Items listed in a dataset
○ ○ ○ ○
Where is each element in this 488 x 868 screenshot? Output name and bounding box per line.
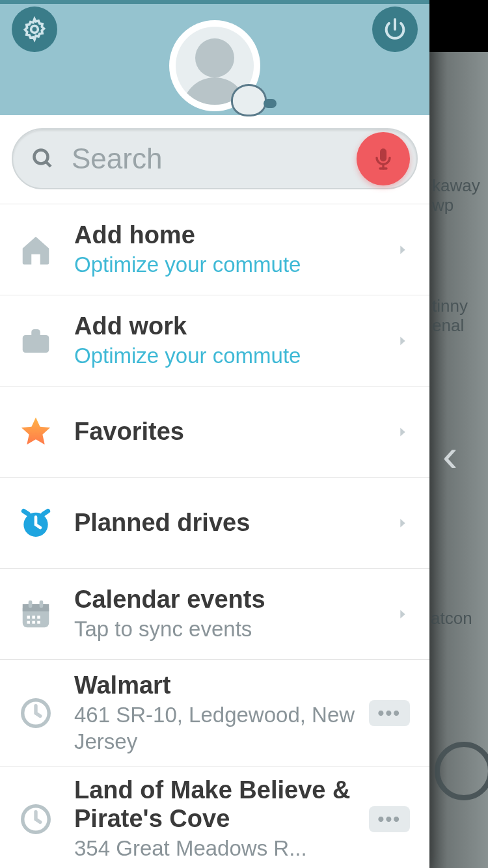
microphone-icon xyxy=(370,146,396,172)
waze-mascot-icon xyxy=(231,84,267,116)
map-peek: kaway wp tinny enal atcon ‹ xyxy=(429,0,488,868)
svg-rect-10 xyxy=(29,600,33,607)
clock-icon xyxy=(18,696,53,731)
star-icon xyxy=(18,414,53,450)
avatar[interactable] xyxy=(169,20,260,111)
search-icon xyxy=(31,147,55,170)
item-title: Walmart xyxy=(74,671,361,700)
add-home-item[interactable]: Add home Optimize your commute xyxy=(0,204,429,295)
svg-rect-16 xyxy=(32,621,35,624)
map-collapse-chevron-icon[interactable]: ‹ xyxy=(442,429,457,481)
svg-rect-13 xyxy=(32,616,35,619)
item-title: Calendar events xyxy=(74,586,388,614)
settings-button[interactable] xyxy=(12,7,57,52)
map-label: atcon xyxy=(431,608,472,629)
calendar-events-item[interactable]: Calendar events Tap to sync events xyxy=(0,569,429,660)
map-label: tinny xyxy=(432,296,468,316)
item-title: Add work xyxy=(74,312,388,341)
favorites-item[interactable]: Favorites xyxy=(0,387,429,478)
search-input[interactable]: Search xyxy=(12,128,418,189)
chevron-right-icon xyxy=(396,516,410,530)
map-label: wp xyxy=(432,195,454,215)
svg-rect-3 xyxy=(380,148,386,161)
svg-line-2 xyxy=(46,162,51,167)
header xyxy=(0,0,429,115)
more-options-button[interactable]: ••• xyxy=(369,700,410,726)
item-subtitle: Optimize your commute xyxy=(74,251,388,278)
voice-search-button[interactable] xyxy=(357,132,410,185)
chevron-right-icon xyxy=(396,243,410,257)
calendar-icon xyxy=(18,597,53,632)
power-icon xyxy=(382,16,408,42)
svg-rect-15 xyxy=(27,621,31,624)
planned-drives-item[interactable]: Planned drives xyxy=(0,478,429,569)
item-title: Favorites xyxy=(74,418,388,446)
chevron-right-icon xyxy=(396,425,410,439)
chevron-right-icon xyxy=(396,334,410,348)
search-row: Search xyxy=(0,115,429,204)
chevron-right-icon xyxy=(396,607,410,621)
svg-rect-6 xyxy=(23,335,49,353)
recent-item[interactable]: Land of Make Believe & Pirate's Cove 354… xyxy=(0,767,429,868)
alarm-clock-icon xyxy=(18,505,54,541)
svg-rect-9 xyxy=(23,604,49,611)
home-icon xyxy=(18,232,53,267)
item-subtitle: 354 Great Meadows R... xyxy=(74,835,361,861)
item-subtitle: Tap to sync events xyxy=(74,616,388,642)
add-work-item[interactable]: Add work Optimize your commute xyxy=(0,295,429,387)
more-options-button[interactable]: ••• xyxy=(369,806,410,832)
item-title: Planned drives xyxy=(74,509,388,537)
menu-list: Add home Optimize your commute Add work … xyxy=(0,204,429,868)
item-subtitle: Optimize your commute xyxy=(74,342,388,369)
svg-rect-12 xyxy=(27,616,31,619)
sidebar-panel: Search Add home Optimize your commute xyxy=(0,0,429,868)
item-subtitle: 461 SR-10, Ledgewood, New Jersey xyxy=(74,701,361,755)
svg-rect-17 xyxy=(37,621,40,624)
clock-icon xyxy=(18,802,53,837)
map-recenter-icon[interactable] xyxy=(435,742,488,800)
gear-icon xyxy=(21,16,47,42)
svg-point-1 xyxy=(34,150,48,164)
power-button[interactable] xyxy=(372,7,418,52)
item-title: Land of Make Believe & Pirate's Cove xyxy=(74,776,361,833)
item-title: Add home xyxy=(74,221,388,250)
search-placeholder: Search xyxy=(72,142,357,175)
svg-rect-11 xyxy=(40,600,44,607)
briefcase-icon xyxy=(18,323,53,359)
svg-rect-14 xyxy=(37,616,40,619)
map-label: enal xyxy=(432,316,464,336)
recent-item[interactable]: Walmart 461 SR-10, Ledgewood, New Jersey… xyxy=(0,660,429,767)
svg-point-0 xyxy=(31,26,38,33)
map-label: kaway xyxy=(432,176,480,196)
○ ○ ○ ○
§ Goal of the exercise:
Above are the records. How many of their lines hold "right"? Answer with the number alone.

§ Written answer:
5